What you have to do
Your response should be every line from the entries that includes the string "มไปย".
◇ ◇ ◇ ◇
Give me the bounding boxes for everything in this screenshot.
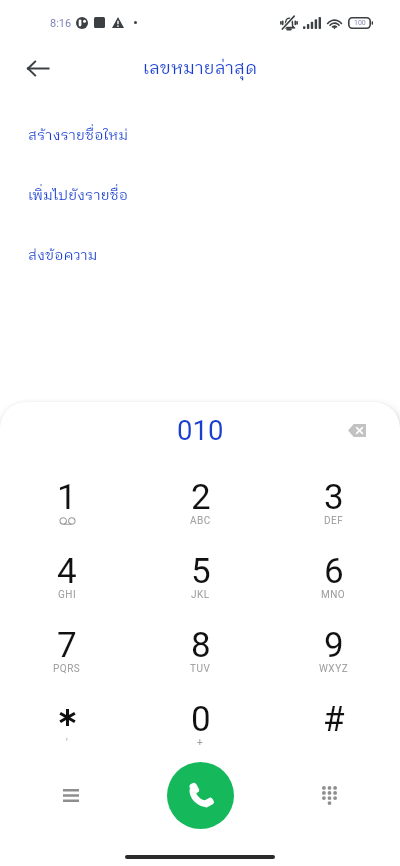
button[interactable]: 2 [134, 474, 267, 515]
button[interactable]: 0 [134, 696, 267, 737]
staticText: # [323, 699, 345, 740]
button[interactable]: เพิ่มไปยังรายชื่อ [0, 166, 400, 226]
button[interactable]: # [267, 696, 400, 737]
staticText: 1 [57, 477, 77, 518]
staticText: GHI [58, 589, 77, 601]
staticText: JKL [191, 589, 210, 601]
staticText: 2 [191, 477, 211, 518]
staticText: PQRS [53, 663, 81, 675]
staticText: 100 [354, 19, 366, 27]
button[interactable]: Call [167, 762, 234, 829]
staticText: + [197, 737, 204, 749]
staticText: 010 [177, 414, 224, 446]
button[interactable]: ' [0, 696, 134, 713]
staticText: ส่งข้อความ [28, 244, 98, 268]
staticText: ' [66, 737, 69, 749]
staticText: 9 [324, 625, 344, 666]
button[interactable]: 1 [0, 474, 134, 515]
button[interactable]: 7 [0, 622, 134, 663]
staticText: เพิ่มไปยังรายชื่อ [28, 184, 129, 208]
button[interactable]: More options [49, 773, 93, 817]
staticText: 3 [324, 477, 344, 518]
button[interactable]: 3 [267, 474, 400, 515]
button[interactable]: 6 [267, 548, 400, 589]
staticText: TUV [190, 663, 211, 675]
staticText: WXYZ [319, 663, 349, 675]
staticText: สร้างรายชื่อใหม่ [28, 124, 129, 148]
staticText: 8 [191, 625, 211, 666]
button[interactable]: ส่งข้อความ [0, 226, 400, 286]
button[interactable]: 8 [134, 622, 267, 663]
button[interactable]: 9 [267, 622, 400, 663]
staticText: 7 [57, 625, 77, 666]
button[interactable]: Back [18, 48, 58, 88]
button[interactable]: Backspace [338, 411, 376, 449]
staticText: เลขหมายล่าสุด [143, 54, 258, 83]
button[interactable]: 4 [0, 548, 134, 589]
button[interactable]: สร้างรายชื่อใหม่ [0, 106, 400, 166]
staticText: DEF [324, 515, 344, 527]
staticText: 4 [57, 551, 77, 592]
staticText: 5 [191, 551, 211, 592]
staticText: 6 [324, 551, 344, 592]
staticText: MNO [321, 589, 346, 601]
staticText: 0 [191, 699, 211, 740]
staticText: ABC [190, 515, 211, 527]
button[interactable]: Dialpad [307, 773, 351, 817]
button[interactable]: 5 [134, 548, 267, 589]
staticText: 8:16 [50, 17, 72, 30]
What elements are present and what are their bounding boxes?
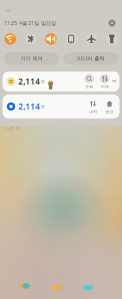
button[interactable]: Flashlight — [106, 33, 118, 45]
button[interactable]: 기기 제어 — [4, 52, 59, 64]
button[interactable]: Sound — [45, 33, 57, 45]
staticText: 원 — [41, 104, 45, 109]
staticText: ▮▮ — [6, 8, 10, 12]
staticText: 원 — [41, 79, 45, 84]
staticText: 조회 — [85, 84, 93, 89]
button[interactable]: 송금 — [102, 100, 116, 114]
staticText: 이체 — [101, 84, 109, 89]
staticText: 2,114 — [18, 101, 40, 112]
staticText: 미디어 출력 — [77, 55, 104, 62]
button[interactable]: 이체 — [98, 74, 112, 88]
staticText: 11:25 4월 21일 일요일 — [4, 20, 56, 27]
button[interactable]: 미디어 출력 — [63, 52, 118, 64]
button[interactable]: 2,114 — [2, 72, 120, 92]
button[interactable]: 2,114 — [2, 94, 120, 118]
button[interactable]: Flight mode — [86, 33, 97, 45]
button[interactable]: 조회 — [82, 74, 96, 88]
button[interactable]: Bluetooth — [25, 33, 36, 45]
staticText: 내역 — [89, 109, 97, 114]
staticText: 2,114 — [18, 76, 40, 87]
staticText: • 오후 3:2 — [3, 126, 20, 131]
staticText: 송금 — [106, 109, 114, 114]
button[interactable]: Wi-Fi — [4, 33, 16, 45]
button[interactable]: Auto rotate — [65, 33, 77, 45]
button[interactable]: 내역 — [86, 100, 100, 114]
button[interactable]: Settings — [106, 18, 118, 28]
staticText: 기기 제어 — [20, 55, 42, 62]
◇ ◇ ◇ ◇
Solution to the problem
button[interactable]: เพิ่มไปยังรายชื่อ [0, 166, 400, 226]
staticText: เพิ่มไปยังรายชื่อ [28, 184, 129, 208]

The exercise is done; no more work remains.